Uma análise, para Lacan, pode oferecer um destino novo para essa nossa base fora de esquadro. Contará para isso com o que o tumulto deixou como marcas. É possível trazê-lo para o campo do que somos desde que se possa fisgá-la em uma rede feita dessas marcas. Basta, para isso, tomar a operação analítica como um processo de escrita. Não a escrita em seu aspecto de registro ou transcrição de acontecimentos, mas por suas propriedades de enlace, de manter unidas coisas que nada têm entre si, tal como as marcas do vivido que não puderam fazer parte de nosso si-mesmo.

Para demonstrar essa possibilidade em ato e não apenas em tese, ele recorre a um artifício de escrita passa a notar o termo sintoma com sua grafia em francês arcaico que traduzimos como sinthoma e que conta especialmente por não ter nenhuma presença na pronúncia do termo que é idêntica ao termo comum. Sinthoma só existe na escrita e não na fala. Nesse novo-velho termo, insiste todo um passado esquecido e muito mais por meio de sua homofonia em francês, que remete, entre outras coisas, a São Thomas de Aquino e a James Joyce. Tudo isso, concentrado em alguns traços de escrita aparentemente sem valor, mas que rementem e dão lugar a um mundo de coisas.

Esse procedimento lembra o que fazem alguns quando acrescentam uma dupla consoante em seus nomes próprios ou um “y” aqui, um “w” ali. Em uma análise, porém, serão traços“ancestrais” os que virão, traços que não têm lugar na cena do corpo ou das ideias, mas que podem se apresentar, às vezes, em uma memória meio

conturbada ou apagada, assim, como um garrancho histórico. Se, como afirma Lacan, o inconsciente é a memória do que se esqueceu, uma análise será, nesse sentido, abrir as gavetas, encontrar coisas espalhadas, jogar um tanto pela janela e amarrar as sobras de algum jeito que sirva para poder deixar o vento percorrer de outro modo a casa.

É possível que uma prática como essa seja de valia hoje? Se o que foi dito até aqui se sustenta, creio que sim. É preciso, porém, cuidado. Nós, analistas, em grande maioria, fazemos parte da hegemonia branca de um país que põe em curso uma máquina de moer gente, um país que tem, hoje, no poder, os que desejam deixar morrer, velhos, mulheres e negros na versão colonial de uma necropolítica pseudo-teocrática em que vivemos. Neste contexto, qualquer universalismo é perigoso. É preciso perder o lugar de enunciação de verdades universais ou aceitar vê-las rejeitadas em bloco com toda razão, mesmo quando razoáveis, porque vindas do branco no poder.
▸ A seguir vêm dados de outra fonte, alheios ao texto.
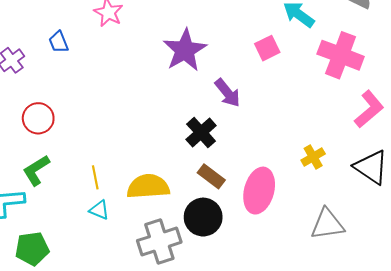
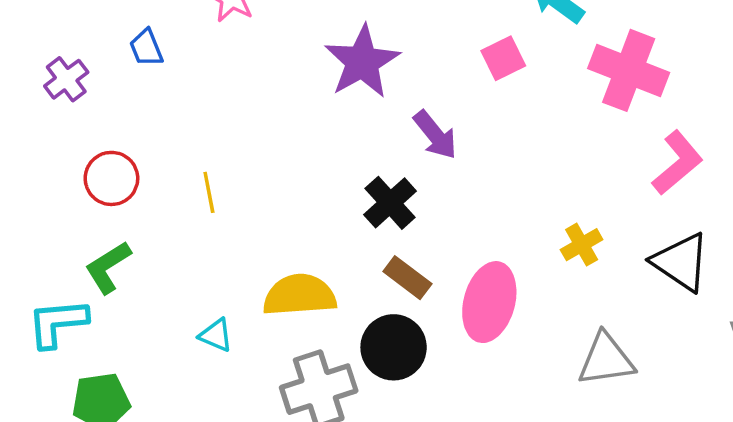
yellow line: (95, 177) -> (209, 192), moved

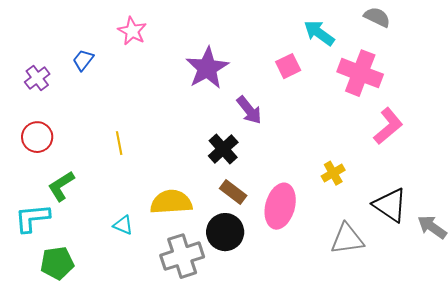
blue trapezoid: (146, 48) -> (83, 60), turned 60
red circle: (111, 178) -> (37, 137), moved
black triangle: (681, 262) -> (390, 205), moved

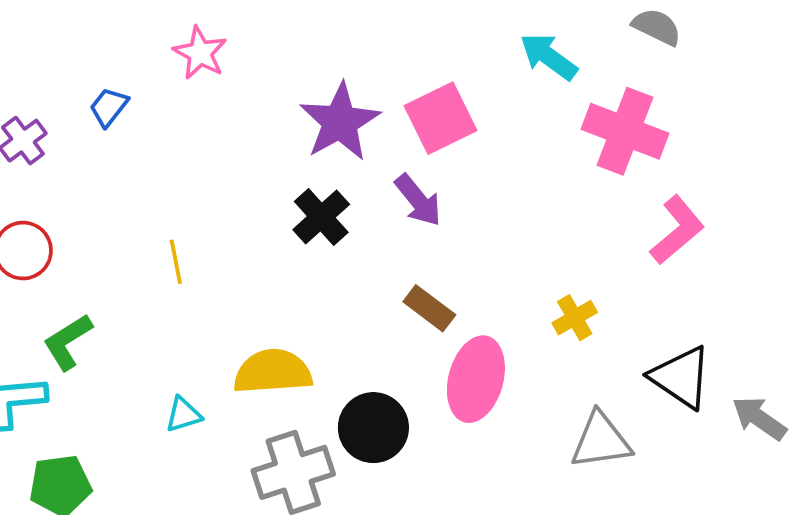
pink square: (288, 66) -> (441, 118), moved, size x1.5
black cross: (223, 149) -> (321, 217), moved
brown rectangle: (233, 192) -> (429, 308), moved
cyan triangle: (123, 225) -> (183, 415), turned -40

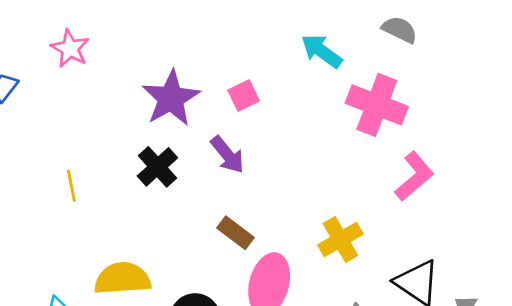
pink square: (441, 118) -> (244, 96), size x0.6
yellow line: (176, 262) -> (71, 186), moved
yellow cross: (575, 318) -> (340, 239), size x1.4

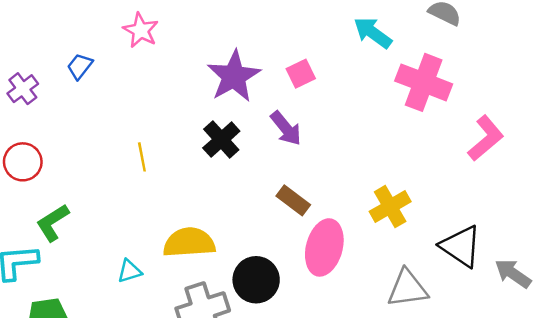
pink L-shape: (414, 176) -> (486, 138), moved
Não podemos dizer, como dizemos às vezes, lacanianos, que o sujeito não tem cor, ou gênero. Nem mesmo visar um “comum” que só existe negando-se uma diferença que pode ser baseada em efeitos imaginários de superfície, de pele, por exemplo, mas não é por isso menos mortífera.
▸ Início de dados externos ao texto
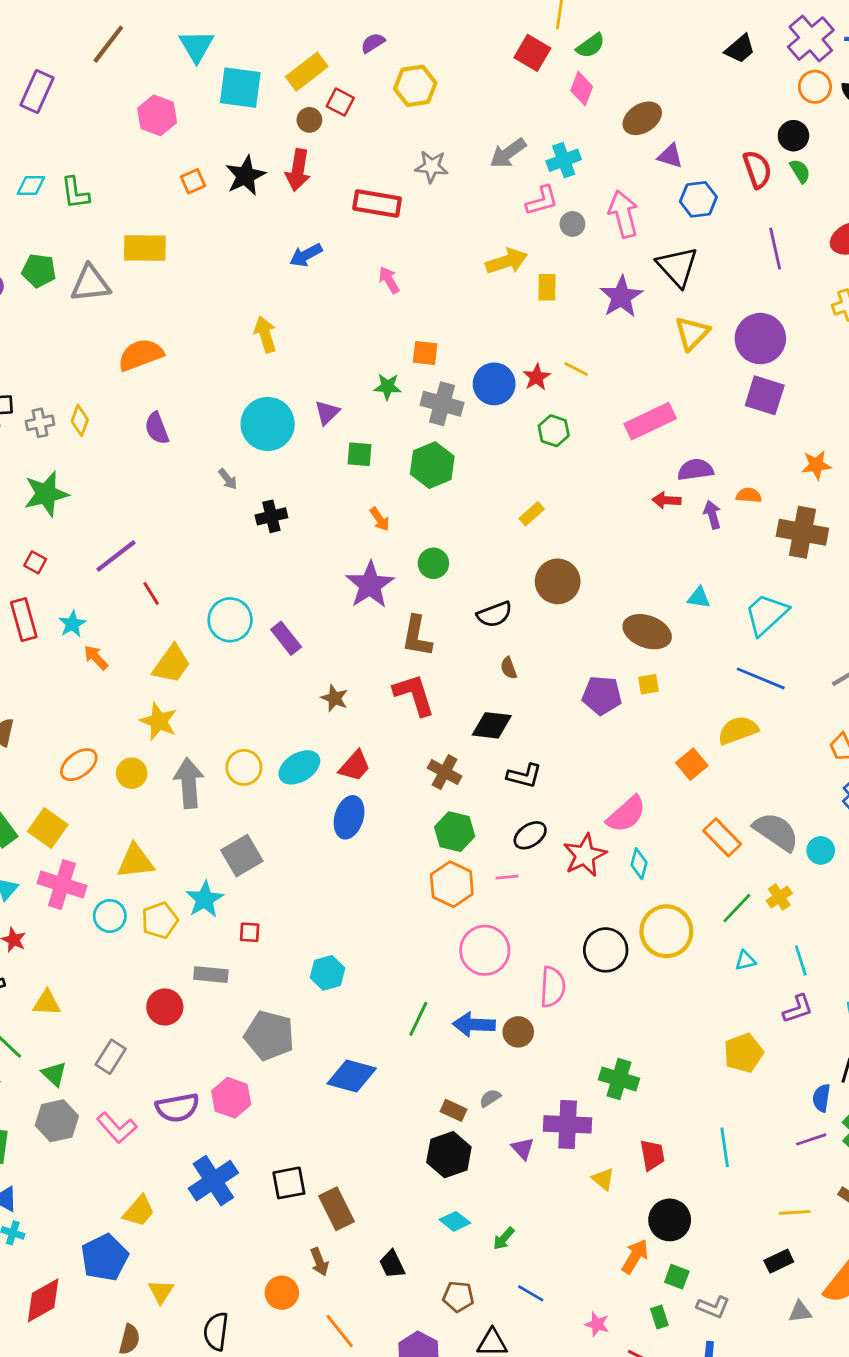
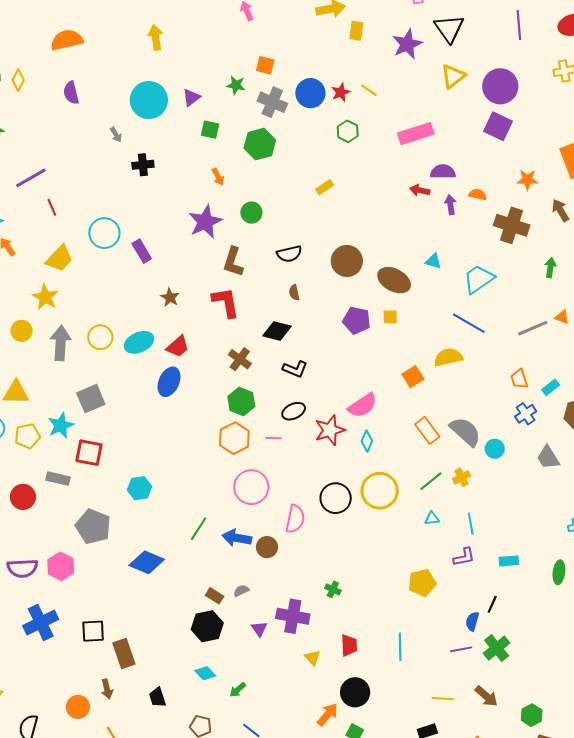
brown circle: (558, 581) -> (347, 261), moved
red square: (250, 932) -> (89, 453), size x1.8
green cross: (619, 1079) -> (333, 589), size x0.6

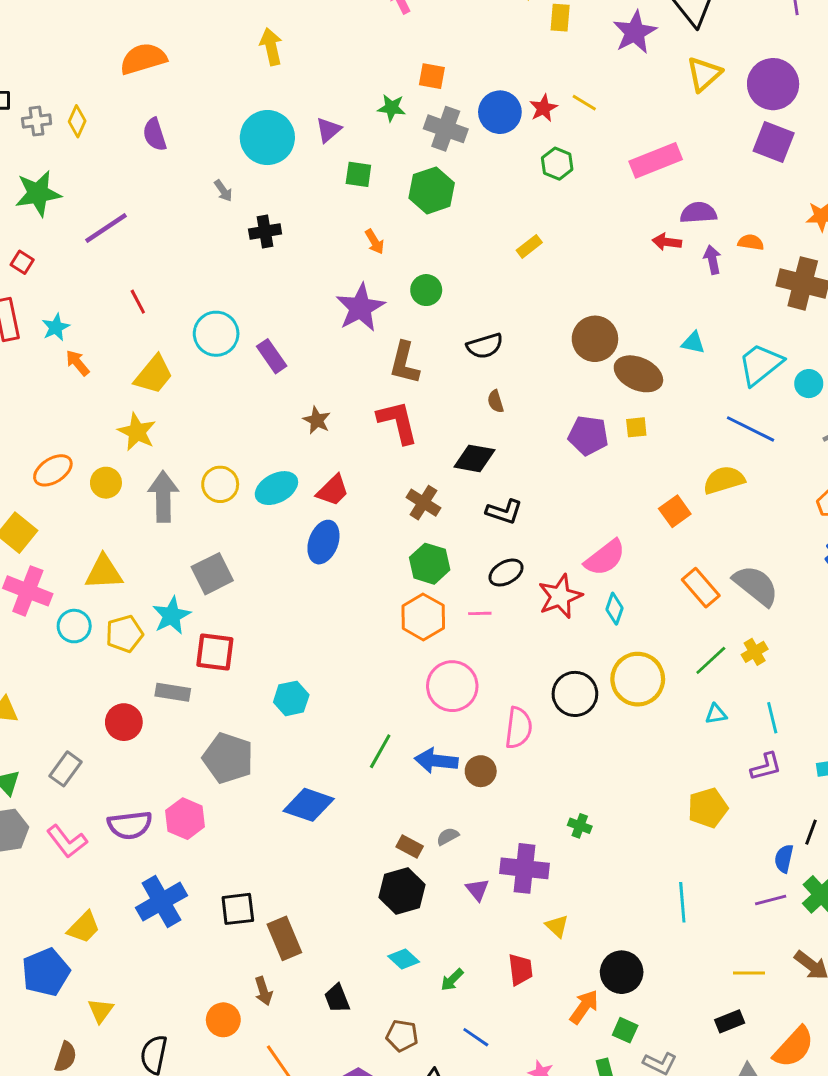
purple line: (31, 178) -> (106, 228), moved
brown circle: (347, 261) -> (595, 339), moved
cyan circle: (495, 449) -> (809, 384), moved
red trapezoid: (349, 645) -> (520, 970), moved

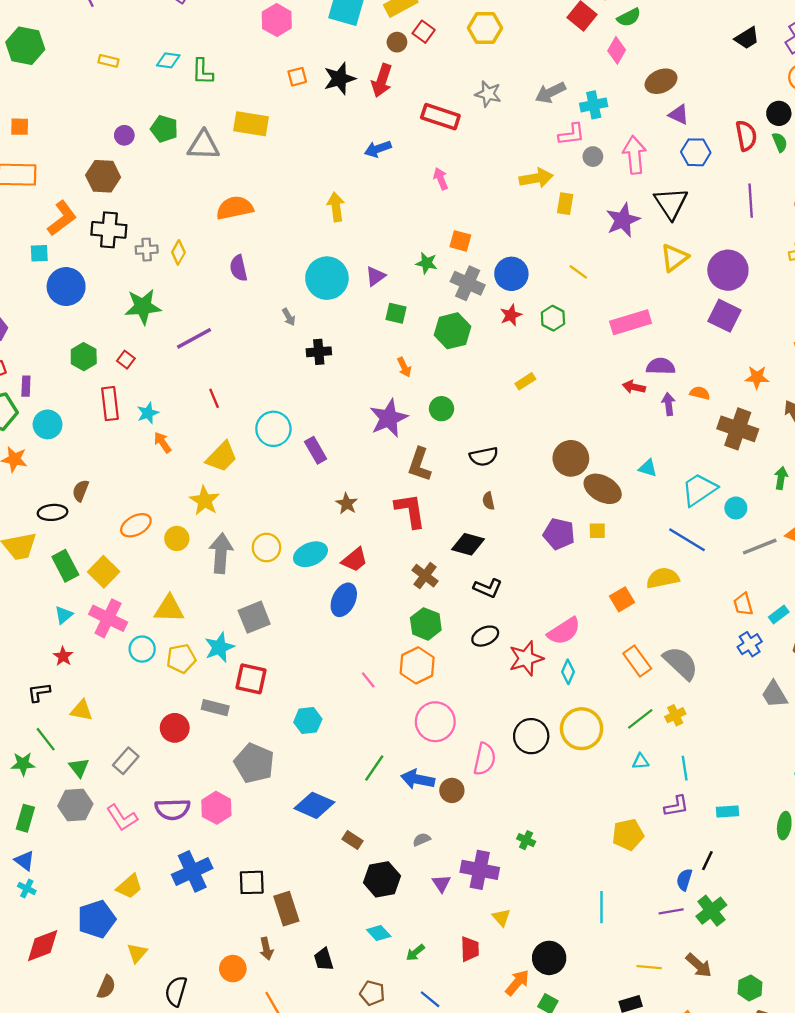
red star: (543, 108) -> (511, 315), moved
pink line: (480, 613) -> (368, 680), moved, turned 48
brown rectangle: (410, 846) -> (353, 840), moved

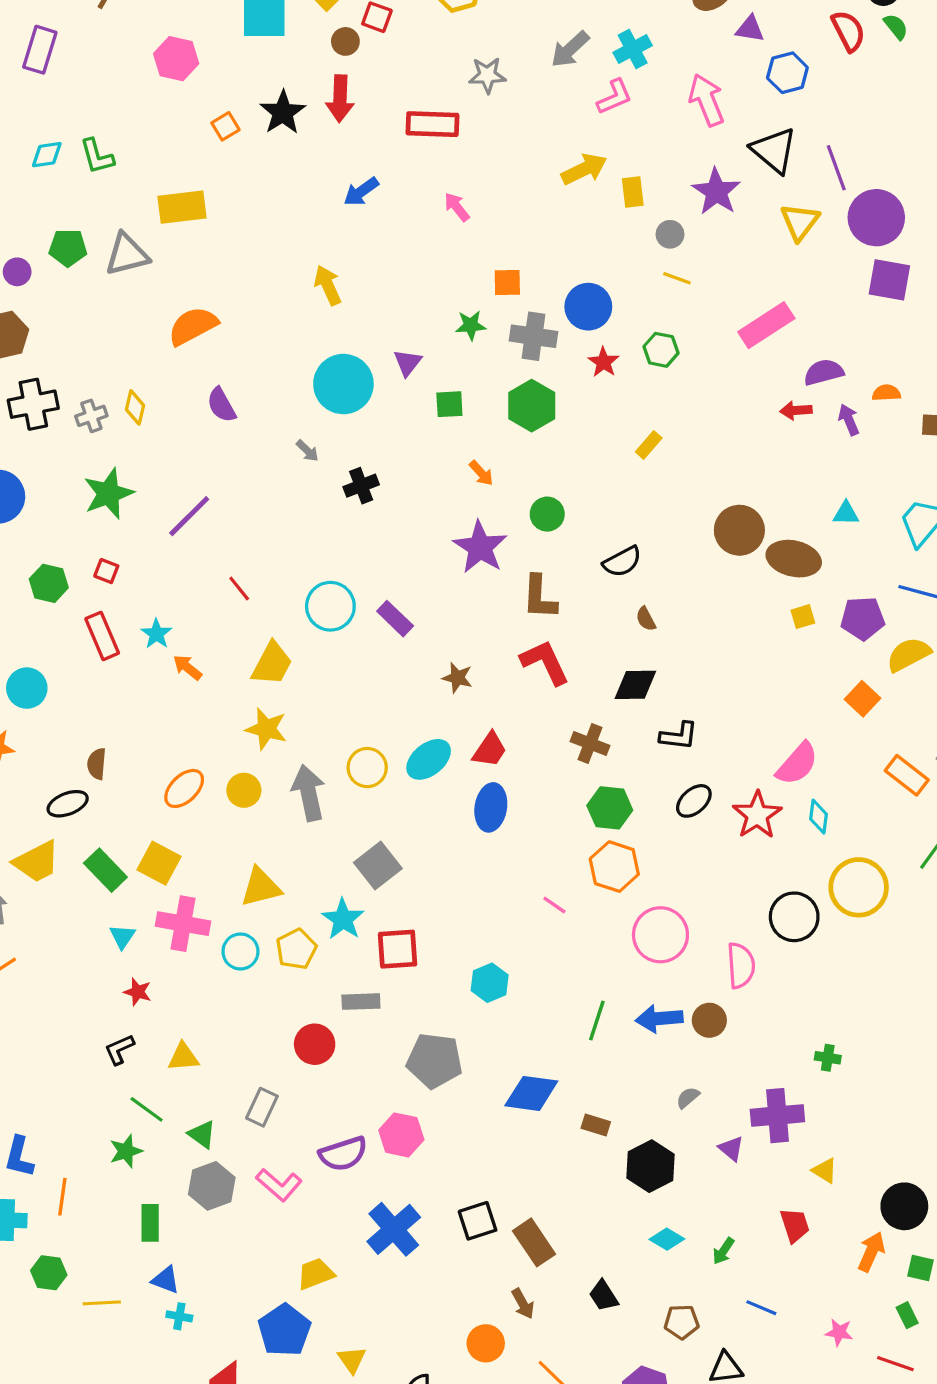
gray circle: (593, 157) -> (670, 234), moved
purple line: (751, 201) -> (836, 168), moved
purple pentagon: (559, 534) -> (863, 618), moved
yellow trapezoid: (129, 887) -> (316, 1274), turned -144

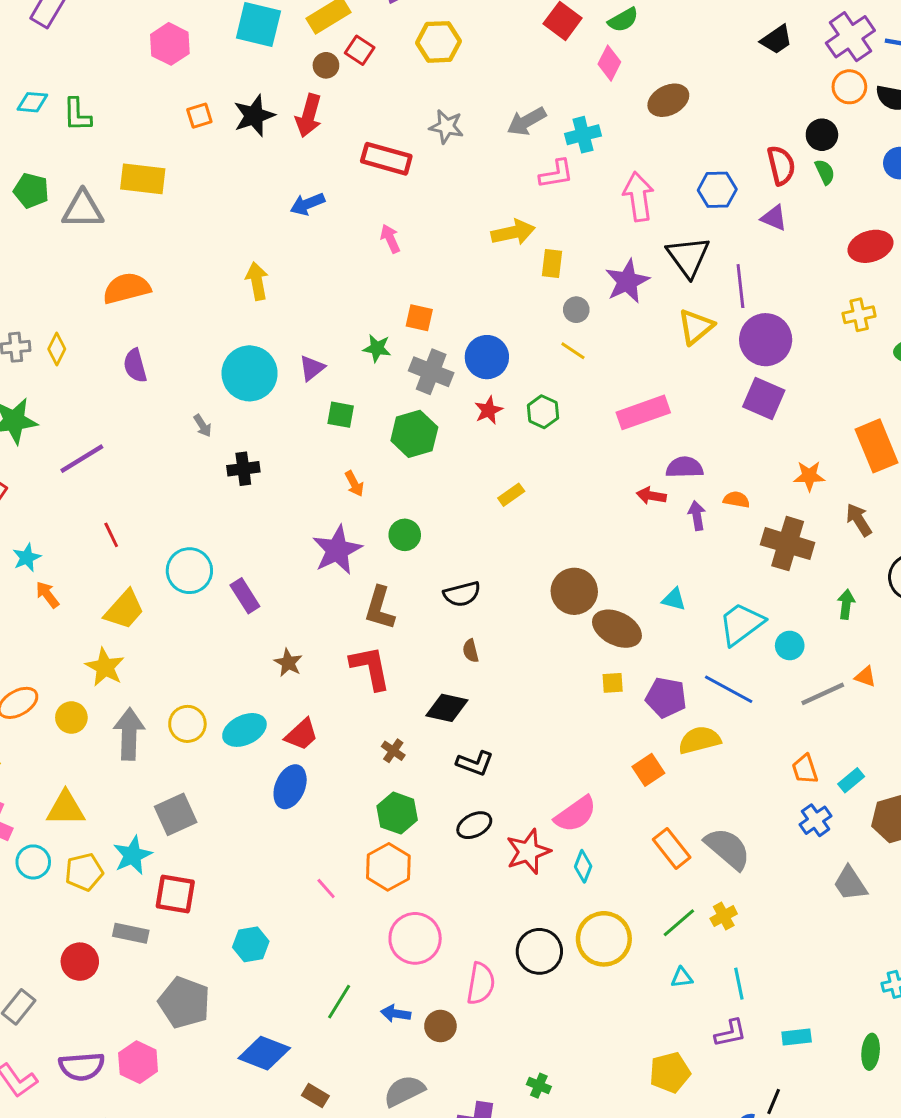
purple triangle: (750, 29) -> (774, 218), moved
brown cross: (590, 743) -> (393, 751), size x0.7
blue arrow: (659, 1019) -> (396, 1014), size x0.7
gray semicircle: (688, 1098) -> (404, 1091), size x1.8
Pode ser difícil ser reduzido a um lugar, uma posição discursiva fixa, a do branco, por exemplo, mas se nosso trabalho consiste em encontrar a singularidade que expõe cada um à sua estranheza múltipla e subverte sua identidade, não há nada que o impeça de prosseguir, com ganhos para os sujeitos a partir de identificações fluidas o bastante para acolher as surpresas que fazem a vida.

Pode A. Mbembe estar certo quando afirma que não há como não ver que o mundo eurocêntrico, ocidental, primeiro mundo, em que nos incluímos, analistas, não tem como começar mais nada por si mesmo? Que a descolonização precisa ser pensada como um atravessamento dos binários, branco-preto e outros, rumo a outro modo de estar no mundo? Quem sabe poderiam, nesse sentido, as gambiarras que promovemos, feitas de nossos restos de identidade contribuir para forjar, como propõe J. A. Miller, modos de identificação não segregativas tão vitais hoje?